2) packets sent to host 192.168.1.30 are forwarded by Category 3 (rate of Category 3: 1 Mbit)
· Ip route add 192.168.1.30 dev eth0 via 192.168.1.66 realm 3

3) data packets sent to the subnet 192.168.1.0/24 are forwarded by Category 4 (the rate of Category 4 is 1 Mbit)
· Ip route add 192.168.1.0/24 dev eth0 via 192.168.1.66 realm 4

Note: We recommend that you use IP host address traffic control restrictions for the CIDR blocks directly connected by the traffic controller. Do not use subnet traffic control restrictions. If you need to use the subnet traffic control limit for the directly connected subnet, you must delete the original route established by the system before establishing the subnet route ing.

5. Monitoring
This module monitors the status of existing queues, categories, filters, and routes.
1) display the queue status

Simply display the queue status of the specified device (eth0 here)
· Tc qdisc ls dev eth0
Qdisc cbq 1: rate 10 Mbit (bounded, isolated) prio no-transmit

Displays the queue status of the specified device (eth0 here) in detail.
· Tc-s qdisc ls dev eth0
Qdisc cbq 1: rate 10 Mbit (bounded, isolated) prio no-transmit
Sent 7646731 bytes 13232 pkts (dropped 0, overlimits 0)
Borrowed 0 overactions 0 avgidle 31 undertime 0

It mainly shows that 13232 data packets are sent through the queue, the data traffic is 7646731 bytes, the number of discarded packets is 0, and the number of packets exceeding the rate limit is 0.

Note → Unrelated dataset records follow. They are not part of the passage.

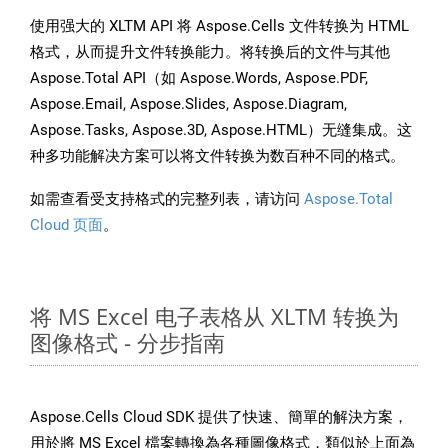
使用强大的 XLTM API 将 Aspose.Cells 文件转换为 HTML
格式，从而提升文件转换能力。将转换后的文件与其他
Aspose.Total API（如 Aspose.Words, Aspose.PDF,
Aspose.Email, Aspose.Slides, Aspose.Diagram,
Aspose.Tasks, Aspose.3D, Aspose.HTML）无缝集成。这
种多功能解决方案可以将文件转换为数百种不同的格式。
如需查看受支持格式的完整列表，请访问
Aspose.Total
Cloud 页面
。
将 MS Excel 电子表格从 XLTM 转换为
图像格式 - 分步指南
Aspose.Cells Cloud SDK 提供了快速、簡單的解決方案，
用於將 MS Excel 檔案轉換為各種圖像格式，類似於上面為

2) display the category status

Simple display of the classification status of the specified device (eth0 here)
· Tc class ls dev eth0
Class cbq 1: root rate 10 Mbit (bounded, isolated) prio no-transmit
Class cbq parent 1: rate 10 Mbit prio no-transmit # no-transmit indicates the priority is 8
Class cbq parent rate 8 Mbit prio 2
Class cbq parent rate 1 Mbit prio 1
Class cbq parent rate 1 Mbit prio 6

Detailed display of the category of the specified device (eth0 here)
· Tc-s class ls dev eth0
Class cbq 1: root rate 10 Mbit (bounded, isolated) prio no-transmit
Sent 17725304 bytes 32088 pkts (dropped 0, overlimits 0)
Borrowed 0 overactions 0 avgidle 31 undertime 0
Class cbq 1:1 parent 1: rate 10 Mbit prio no-transmit
Sent 16627774 bytes 28884 pkts (dropped 0, overlimits 0)
Borrowed 16163 overactions 0 avgid le 587 undertime 0
Class cbq parent rate 8 Mbit prio 2
Sent 628829 bytes 3130 pkts (dropped 0, overlimits 0)
Borrowed 0 overactions 0 avgid le 4137 undertime 0
Class cbq parent rate 1 Mbit prio 1
Sent 0 bytes 0 pkts (dropped 0, overlimits 0)
Borrowed 0 overactions 0 avgid le 159654 undertime 0
Class cbq parent rate 1 Mbit prio 6
Sent 5552879 bytes 8076 pkts (dropped 0, overlimits 0)
Borrowed 3797 overactions 0 avgid le 159557 undertime 0

The data packets sent by different categories, data traffic, number of dropped packets, number of packets exceeding the rate limit, and so on are displayed. Among them, the root category (class cbq 1:0) should be in a similar situation as the queue.
For example, the classification class cbq sends 8076 data packets at, the data traffic is 5552879 bytes, the number of discarded packets is 0, and the number of packets exceeding the rate limit is 0.

Display filter status
· Tc-s filter ls dev eth0
Filter parent 1: protocol ip pref 100 route
Filter parent 1: protocol ip pref 100 route fh 0xffff0002 flowid to 2
Filter parent 1: protocol ip pref 100 route fh 0xffff0003 flowid :3 to 3
Filter parent 1: protocol ip pref 100 route fh 0xffff0004 flowid :4 to 4

Here, flowid indicates the classification class cbq, And to 2 indicates sending through Route 2.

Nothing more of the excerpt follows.